XPath Tutorial — Query XML Documents with Path Expressions
XPath is a query language for selecting nodes from XML documents. It works like CSS selectors for HTML but for XML. Here's XPath syntax, axes, predicates, and functions with...
XPath (XML Path Language) is a query language for selecting nodes from XML documents. It uses path-like syntax to navigate the element tree, similar to file system paths or CSS selectors — but with more expressive filtering via predicates and functions.
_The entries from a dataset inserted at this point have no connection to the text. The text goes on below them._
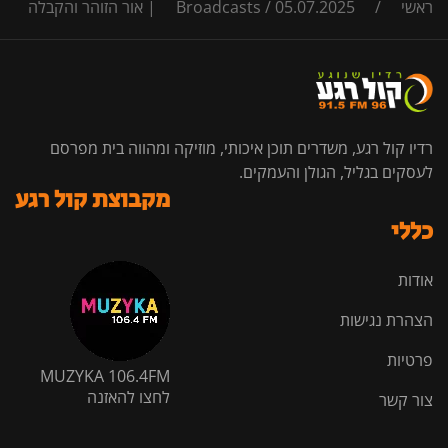
ראשי
/
05.07.2025 | אור הזוהר והקבלה
/
Broadcasts
רדיו קול רגע, משדרים תוכן איכותי, מוזיקה ומהווה בית מפרסם
לעסקים בגליל, הגולן והעמקים.
מקבוצת קול רגע
כללי
אודות
הצהרת נגישות
פרטיות
MUZYKA 106.4FM
לחצו להאזנה
צור קשר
Use the XML Formatter to inspect and work with XML structures.
XPath fundamentals
Given this XML:
<bookstore>
<book category="fiction">
<title lang="en">The Great Gatsby</title>
<author>F. Scott Fitzgerald</author>
<price>12.99</price>
</book>
<book category="tech">
<title lang="en">Clean Code</title>
<author>Robert C. Martin</author>
<price>34.99</price>
</book>
<book category="fiction">
<title lang="fr">Le Petit Prince</title>
<author>Antoine de Saint-Exupéry</author>
<price>9.99</price>
</book>
</bookstore>
Basic XPath expressions:
| Expression | Selects |
|---|---|
/bookstore | Root element bookstore |
/bookstore/book | All book elements that are direct children of bookstore |
//book | All book elements anywhere in the document |
//title | All title elements |
//book/title | All title elements that are children of book |
//@lang | All lang attributes |
//book[1] | First book element |
//book[last()] | Last book element |
Predicates (filtering)
Predicates in square brackets filter nodes:
//book[@category='fiction']
→ All book elements where category attribute equals “fiction”
//book[price > 20]
→ All books with price greater than 20
//book[author='Robert C. Martin']
→ Books by Robert C. Martin
//book[@category='tech' and price < 40]
→ Tech books under $40
//title[@lang='en']
→ Titles in English
//book[position() <= 2]
→ First two books
Axes
XPath axes select nodes relative to the context node:
| Axis | Meaning |
|---|---|
child:: | Direct children (default) |
parent:: | Parent element |
ancestor:: | All ancestors (parent, grandparent, …) |
descendant:: | All descendants |
following-sibling:: | Siblings after context node |
preceding-sibling:: | Siblings before context node |
attribute:: | Attributes of context node |
self:: | Context node itself |
//book/following-sibling::book
→ All book elements that come after each book element
//title/parent::book
→ book elements that contain title elements
//book/ancestor::bookstore
→ The bookstore element (ancestor of any book)
Abbreviated syntax:
.=self::node()..=parent::node()@attr=attribute::attr//=/descendant-or-self::node()/
Functions
String functions
//title[contains(text(), 'Clean')]
→ Titles containing “Clean”
//title[starts-with(text(), 'The')]
→ Titles starting with “The”
//book[string-length(title) > 10]
→ Books with titles longer than 10 characters
normalize-space(//title[1])
→ First title with leading/trailing whitespace removed
Numeric functions
count(//book)
→ Number of book elements
sum(//price)
→ Sum of all prices
//book[price = min(//price)]
→ Cheapest book (XPath 2.0)
Node functions
//book[name()='book']
→ Elements named “book” (redundant here but useful dynamically)
//book[not(@category)]
→ Books without a category attribute
//book[@category != 'fiction']
→ Books where category is not fiction (includes books without category)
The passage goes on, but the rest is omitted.